Marco PannellaSOMMAIRE: Voici des grands extraits d'un article de Marco Pannella publié sur le "Corriere della Sera" à la veille de la discussion sur la résolution Piccoli-Pannella, ainsi que le texte de la résolution même.
(MILAN - IL CORRIERE DELLA SERA - 7 FEVRIER 1988)
Le coût de la "non-Europe" est, déjà, historiquement immense, et hypothèque l'avenir d'une grande partie des sociétés européennes, méditéranéennes et d'une grande partie de l'Afrique.
C'est un coût insupportable pour le monde entier et pour ses perspectives: le monde de la démocratie politique, du droit à la vie et de la vie du droit, ne peut continuer à être tributaire et dépendant du seul peuple américain et de ses institutions, sous peine de mort des valeurs communes.
La démocratie est aussi une technologie, une manière d'être des transformations et des révolutions technologiques et sociales, historiques et scientifiques. Celle-ci requiert aujourd'hui des marchés et des institutions aux dimensions des problèmes historiques du monde, et de savoir payer le prix apparemment très élevé du respect de l'humanité et de tous ses membres. Le mythe "romantique" des Etats nationaux est devenu un gouffre mortel dans lequel notre siècle est en train de plonger depuis des décennies.
Il faut que cette conscience se traduise immédiatement en conscience et volonté politique, qu'elle devienne constitutive d'une "partie", d'un "parti": cela est peut-être en train de se produire.
La motion parlementaire qui devra être votée après-demain, le 10 février, dont le premier signataire est le Président de la Commission des Affaires Etrangères, Flaminio Piccoli, et qui est déjà souscrite par près de 200 députés, constitue un pas fondamental dans la bonne direction. Seule la nature et la sous-culture d'une si grande partie du cinquième pouvoir, en particulier du pouvoir audiovisuel, a pu faire en sorte que cette initiative soit totalement ignorée.
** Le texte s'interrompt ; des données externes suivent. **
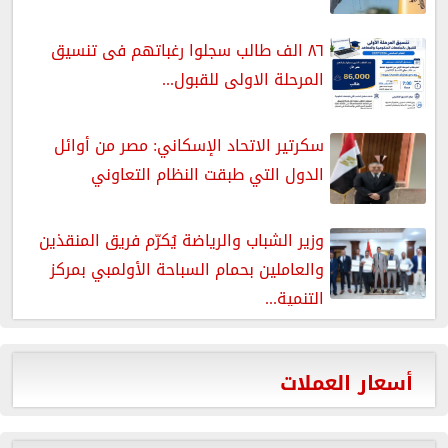
٨٦ الف طالب سجلوا رغباتهم فى تنسيق
المرحلة الاولى للقبول...
سكرتير الاتحاد الإسكاني: مصر من أوائل
الدول التي طبقت النظام التعاوني
وزير الشباب والرياضة يُكرّم فريق المنقذين
والعاملين بحمام السباحة الأولمبي بمركز
التنمية...
أسعار العملات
Et ce alors que le Ministre Andreotti y avait donné son adhésion immédiate et vigoureuse, alors que l'on était à la veille d'un "Sommet européen" dans lequel les thèmes et les compromis possibles semblaient constituer les barrières infranchissables à la construction, aujourd'hui, des Etats-Unis d'Europe.
(...) Dès avant que la nouvelle de ce document fut donnée, durant les jours qui la précédèrent, des signaux de grand intérêt, de surprise et aussi d'enthousiasme arrivèrent de toute l'Europe, des membres de la Communauté exécutive aux parlementaires européens, des organisations fédéralistes mais également des milieux économiques, des milieux proches de Giscard d'Estaing et d'Helmut Schmidt.
Peut-être que le langage du document, au moins en ce qui concerne son contenu, démontre sa force: la revendication d'"Etats Généraux des peuples européens" avec l'élection en juillet 1989 des Présidents du Conseil et de la Commission par les quelques six mille parlementaires des douze pays et par ceux du Parlement européen fournit à la mémoire historique et à notre imaginaire à tous ce que Faure rappelait dans son message de soutien envoyé au Président Piccoli et à la Chambre des députés: il y a plus de cent ans Auguste Combe affirma le caractère "européen" de la Révolution de 1789, et dans la faible conscience de ce fait, ses limites et ses échecs relatifs.
La politique italienne est parfois beaucoup plus riche et vive de ce qu'on en réfère ou de ce qu'on en connaît, et c'est de cela qu'elle risque de mourir. Espérons qu'il n'en soit pas ainsi, au moins dans ce cas.